I’ve never liked the term “hair metal.” It’s a label invented after the fact, mostly by record companies, journalists, and industry people who needed a tidy box to file a messy, competitive, and surprisingly diverse wave of rock music into something they could package and sell.
It reduces a whole era of players, many of them serious musicians with deep influences, from blues to Van Halen to classic rock, into a joke about appearance. The reality is they were all just playing rock music, each with their own tone, writing approach, and intent. The label flattens all of that into a stereotype, and once that happens, people stop listening properly.

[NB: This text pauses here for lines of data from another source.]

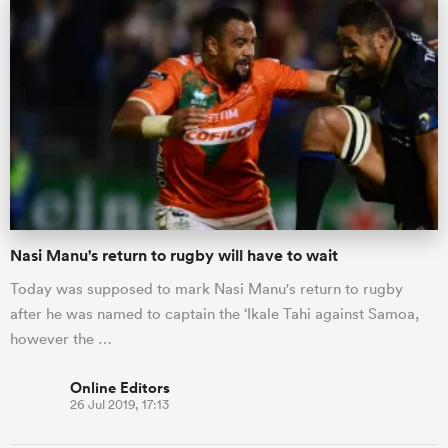
Nasi Manu's return to rugby will have to wait
ould
Today was supposed to mark Nasi Manu's return to rugby
 NPC
after he was named to captain the ‘Ikale Tahi against Samoa,
however the …
Online Editors
26 Jul 2019, 17:13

There’s a moment right at the start of “Lay It Down” by Ratt where everything you’ve been told about “hair metal” quietly falls apart. Not in some dramatic, cinematic explosion, just a clean, surgical collapse. Because that opening riff from Warren DeMartini doesn’t sound like image. It sounds like intent.
You can hear it immediately if you’re paying attention. The low string isn’t just chugging, it’s anchoring. A pedal tone acting like a pulse under everything. On top of that, notes stretch out in ways that feel slightly uncomfortable, like your hands wouldn’t naturally fall there.
And then there’s the melody hiding inside the rhythm, not announced, not spotlighted, just woven in.
And yeah, you can trace the bloodline straight back to Eddie Van Halen. “Unchained” is sitting right there in the DNA.
You can fake your way through a lot of 80s material. Power chords, gain, energy, you’re in the ballpark. But this one doesn’t let you hide. The stretches are awkward. The timing breathes instead of sitting rigid. The muting has to be controlled or the whole thing turns to mush.
It feels effortless when you hear it. It feels impossible when you try to execute it properly.
And that’s why it keeps coming back up in guitarist conversations decades later, while a lot of its peers sit comfortably in nostalgia playlists. It isn’t just a memory trigger. It’s a benchmark.
Most riffs are written to be played in the moment. This one was written to outlive it.